Sexuality and Gender in India: an interview with Professor Otavio Amaral

by Nahia Onchalo–Meynard

With the late XXth century opening of the West to more progressive ideas and the complexity of the legislation in Asia between western influences, local culture and opposition to current tendencies, the topic remains blurry and unspoken. Through the Asia Pacific Research Circle, Erika Nannette, Alyssia Bouniol, Lise Rivet, Maalavika Hareesh and I are currently working on a research paper targeting those issues, and we were delighted to benefit from the insights of India and gender studies expert Professor Otavio Amaral. This interview will tackle the situation and perception of the LGBTQ+ community in India, with its complexity and cultural richness.

Nahia ONCHALO–MEYNARD : 

  • According to you, does India have a strong LGBTQ+ cultural and historical background?

Otavio AMARAL :

  • There’s an issue in India that’s really controversial especially if you take the nationalist policies and BJP (Bharatiya Janata Party, conservative Indian Party and current Prime Minister Modi’s Party), because they are trying to use the LGBTQ identity as something that is really rooted in India, as something that has been really there for forever. Take the example of the hijras (Ed.:  linked to the western gender qualification of transgender women), usually people qualify as having been there for a long time, even before Christ. It is nature and in the Vedas, you will notice that there is a third gender, a third nature that is neither masculine nor feminine.

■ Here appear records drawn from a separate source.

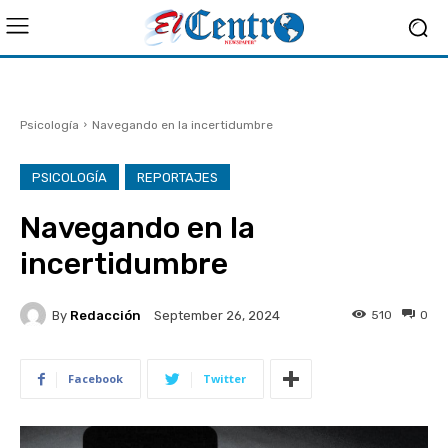
Psicología
Navegando en la incertidumbre
PSICOLOGÍA
REPORTAJES
Navegando en la
incertidumbre
By
Redacción
510
0
September 26, 2024
Facebook
Twitter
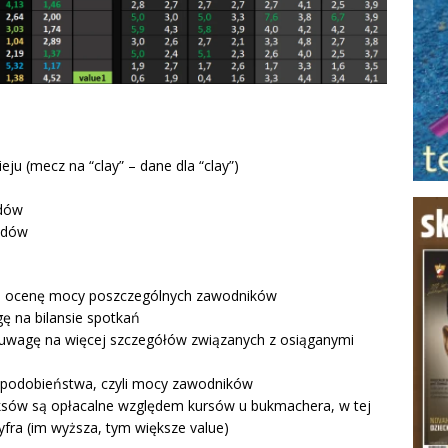
eju (mecz na “clay” – dane dla “clay”)
dów
ędów
 na ocenę mocy poszczególnych zawodników
gę na bilansie spotkań
uwagę na więcej szczegółów związanych z osiąganymi
opodobieństwa, czyli mocy zawodników
ksów są opłacalne względem kursów u bukmachera, w tej
yfra (im wyższa, tym większe value)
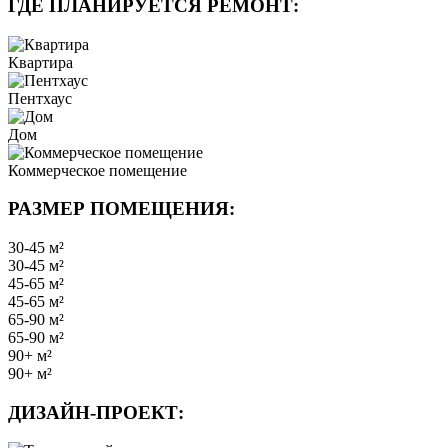
ГДЕ ПЛАНИРУЕТСЯ РЕМОНТ:
Квартира
Пентхаус
Дом
Коммерческое помещение
РАЗМЕР ПОМЕЩЕНИЯ:
30-45 м²
30-45 м²
45-65 м²
45-65 м²
65-90 м²
65-90 м²
90+ м²
90+ м²
ДИЗАЙН-ПРОЕКТ:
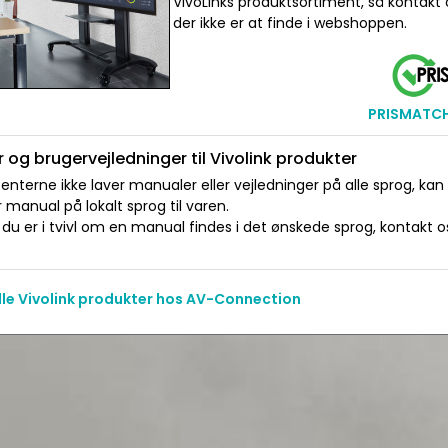
VivoLinks produktsortiment, så kontakt 
der ikke er at finde i webshoppen.
PRISMATCH 
 og brugervejledninger til Vivolink produkter
nterne ikke laver manualer eller vejledninger på alle sprog, kan
manual på lokalt sprog til varen.
du er i tvivl om en manual findes i det ønskede sprog, kontakt os 
alle Vivolink produkter hos AV-Connection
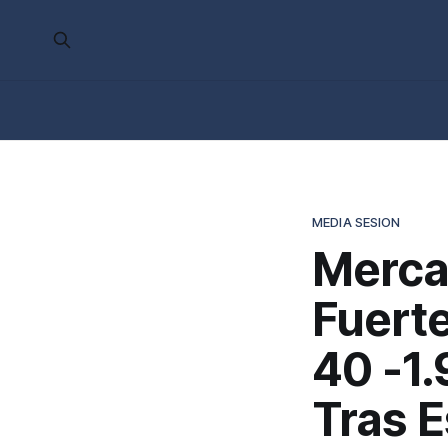
MEDIA SESION
Merca
Fuert
40 -1
Tras E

But when you see the data and the demographic data that is available, that is mostly colonial. Indeed, before colonialism, we didn’t have such structures for documenting the population of the territory. 

There’s something that has been present in India for a really long time, especially the transgender identity. However, we see that it is not that open. Yes, they have been there, but it has started being documented during the colonization. So we cannot affirm with certitude that they were there before. They most probably were, but this welcoming mindset of their constant presence is not totally accurate or certain. They are like the incarnation of sacred natures or the incarnation of some goddesses, such as Bahuchara Mat, the most important goddess when we refer to hijras. Especially, if you try to go deeper in the analysis of some intellectuals of that time, mostly those who wrote about sexuality and who were trying to interpret the Kama Sutra just after the colonization, they were always trying to impose this dichotomy of feminine and masculine. So when you ask me if the LGBTQ+ culture is present in India, I would say that these people have always existed, as non-normative sexual identities.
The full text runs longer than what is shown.